ABOUT THIS EXERCISE: Set down all of the records word for word.

RECORDS TO PROCESS:
|---|
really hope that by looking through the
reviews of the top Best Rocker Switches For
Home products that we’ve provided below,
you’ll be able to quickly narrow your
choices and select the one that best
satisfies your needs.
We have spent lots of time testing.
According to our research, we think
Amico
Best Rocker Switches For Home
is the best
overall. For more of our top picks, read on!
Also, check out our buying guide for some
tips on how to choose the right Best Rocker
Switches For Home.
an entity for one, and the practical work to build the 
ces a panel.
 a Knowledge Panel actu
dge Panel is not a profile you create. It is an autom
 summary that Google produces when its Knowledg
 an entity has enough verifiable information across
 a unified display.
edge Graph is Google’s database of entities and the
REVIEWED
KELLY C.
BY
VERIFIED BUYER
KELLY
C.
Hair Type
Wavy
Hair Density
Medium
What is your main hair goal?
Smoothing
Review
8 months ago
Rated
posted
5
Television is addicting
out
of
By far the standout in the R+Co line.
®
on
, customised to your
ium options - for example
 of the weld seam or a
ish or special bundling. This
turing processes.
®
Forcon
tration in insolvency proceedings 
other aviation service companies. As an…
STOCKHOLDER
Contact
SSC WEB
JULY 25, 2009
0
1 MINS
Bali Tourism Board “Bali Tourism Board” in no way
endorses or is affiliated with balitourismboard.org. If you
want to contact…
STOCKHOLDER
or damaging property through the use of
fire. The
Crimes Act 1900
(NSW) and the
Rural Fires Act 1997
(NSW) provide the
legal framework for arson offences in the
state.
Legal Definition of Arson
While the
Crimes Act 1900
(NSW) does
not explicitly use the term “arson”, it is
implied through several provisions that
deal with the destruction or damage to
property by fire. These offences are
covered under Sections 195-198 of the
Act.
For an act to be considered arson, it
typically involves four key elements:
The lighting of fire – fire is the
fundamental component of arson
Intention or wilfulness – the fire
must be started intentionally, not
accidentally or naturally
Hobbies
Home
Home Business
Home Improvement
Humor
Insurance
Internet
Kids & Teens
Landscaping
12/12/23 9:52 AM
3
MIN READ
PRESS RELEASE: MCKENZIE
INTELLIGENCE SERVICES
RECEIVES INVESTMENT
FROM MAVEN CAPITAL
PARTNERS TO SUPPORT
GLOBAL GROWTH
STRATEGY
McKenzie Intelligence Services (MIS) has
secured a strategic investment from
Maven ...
|---|
RESULT OF THIS TASK:
really hope that by looking through the
reviews of the top Best Rocker Switches For
Home products that we’ve provided below,
you’ll be able to quickly narrow your
choices and select the one that best
satisfies your needs.
We have spent lots of time testing.
According to our research, we think
Amico
Best Rocker Switches For Home
is the best
overall. For more of our top picks, read on!
Also, check out our buying guide for some
tips on how to choose the right Best Rocker
Switches For Home.
an entity for one, and the practical work to build the 
ces a panel.
 a Knowledge Panel actu
dge Panel is not a profile you create. It is an autom
 summary that Google produces when its Knowledg
 an entity has enough verifiable information across
 a unified display.
edge Graph is Google’s database of entities and the
REVIEWED
KELLY C.
BY
VERIFIED BUYER
KELLY
C.
Hair Type
Wavy
Hair Density
Medium
What is your main hair goal?
Smoothing
Review
8 months ago
Rated
posted
5
Television is addicting
out
of
By far the standout in the R+Co line.
®
on
, customised to your
ium options - for example
 of the weld seam or a
ish or special bundling. This
turing processes.
®
Forcon
tration in insolvency proceedings 
other aviation service companies. As an…
STOCKHOLDER
Contact
SSC WEB
JULY 25, 2009
0
1 MINS
Bali Tourism Board “Bali Tourism Board” in no way
endorses or is affiliated with balitourismboard.org. If you
want to contact…
STOCKHOLDER
or damaging property through the use of
fire. The
Crimes Act 1900
(NSW) and the
Rural Fires Act 1997
(NSW) provide the
legal framework for arson offences in the
state.
Legal Definition of Arson
While the
Crimes Act 1900
(NSW) does
not explicitly use the term “arson”, it is
implied through several provisions that
deal with the destruction or damage to
property by fire. These offences are
covered under Sections 195-198 of the
Act.
For an act to be considered arson, it
typically involves four key elements:
The lighting of fire – fire is the
fundamental component of arson
Intention or wilfulness – the fire
must be started intentionally, not
accidentally or naturally
Hobbies
Home
Home Business
Home Improvement
Humor
Insurance
Internet
Kids & Teens
Landscaping
12/12/23 9:52 AM
3
MIN READ
PRESS RELEASE: MCKENZIE
INTELLIGENCE SERVICES
RECEIVES INVESTMENT
FROM MAVEN CAPITAL
PARTNERS TO SUPPORT
GLOBAL GROWTH
STRATEGY
McKenzie Intelligence Services (MIS) has
secured a strategic investment from
Maven ...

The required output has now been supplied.